« Ils se tournèrent vers le roi d’argent et s’inclinèrent devant lui ; sa robe brillait agréablement de leur reflet doré.
– “Soyez les bienvenus, dit-il, mais je ne puis vous nourrir : prenez ailleurs votre pâture et apportez-moi votre lumière.”
Ils s’éloignèrent, et, passant devant le roi de bronze, qui ne sembla pas les remarquer, ils se glissèrent vers le roi mélangé.
– “Qui régnera sur le monde ? cria-t-il d’une voix saccadée.
– Celui qui se tiendra sur ses pieds, répondit le vieillard.
– C’est moi ! dit le roi mélangé.
– On verra, dit le vieillard, car le temps est venu.”
Le Beau lis se jeta au cou du vieillard, et l’embrassa avec la plus vive tendresse.
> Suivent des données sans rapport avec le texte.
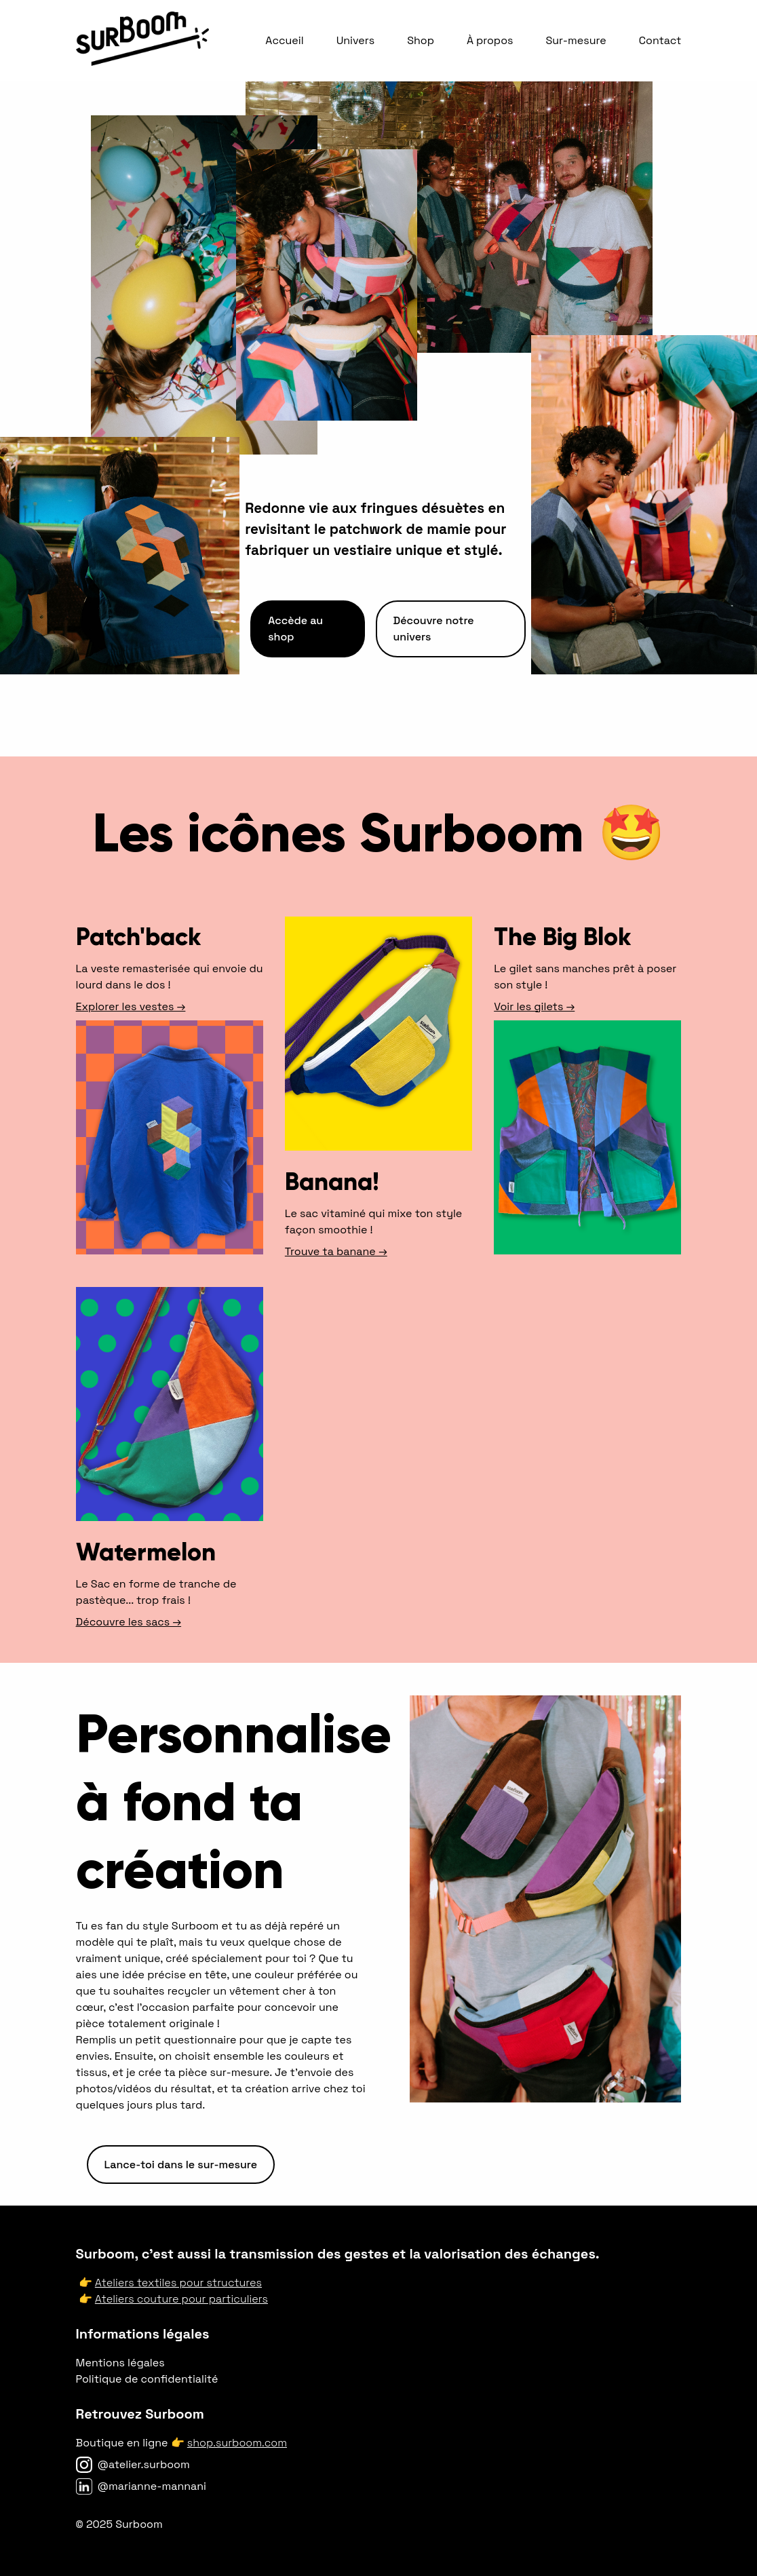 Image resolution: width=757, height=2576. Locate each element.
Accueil (284, 40)
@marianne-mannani (152, 2486)
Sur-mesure (575, 40)
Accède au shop (295, 628)
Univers (355, 40)
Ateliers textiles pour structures (178, 2282)
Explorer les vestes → (131, 1006)
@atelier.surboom (144, 2464)
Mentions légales (120, 2363)
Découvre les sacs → (128, 1622)
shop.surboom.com (237, 2443)
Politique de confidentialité (147, 2379)
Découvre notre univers (433, 628)
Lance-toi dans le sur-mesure (180, 2164)
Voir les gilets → (534, 1006)
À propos (490, 40)
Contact (660, 40)
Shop (420, 40)
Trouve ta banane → (336, 1251)
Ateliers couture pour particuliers (181, 2299)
– “Père saint, lui dit-elle, je te rends mille actions de grâces car je viens d’entendre, pour la troisième fois, la parole prophétique.”
Elle avait à peine dit ces mots, que ses bras s’attachèrent au vieillard plus fortement encore, car le sol s’ébranlait sous leurs pieds ; la vieille et le jeune homme se tinrent aussi l’un à l’autre ; les mobiles feux follets étaient les seuls qui ne s’apercevaient de rien.
On pouvait sentir distinctement que le temple tout entier se mouvait, comme un navire qui s’éloigne doucement du port, quand les ancres sont levées ; les profondeurs de la terre semblaient s’ouvrir devant lui, à mesure qu’il avançait » (Johann Wolfgang von Goethe, Le serpent vert).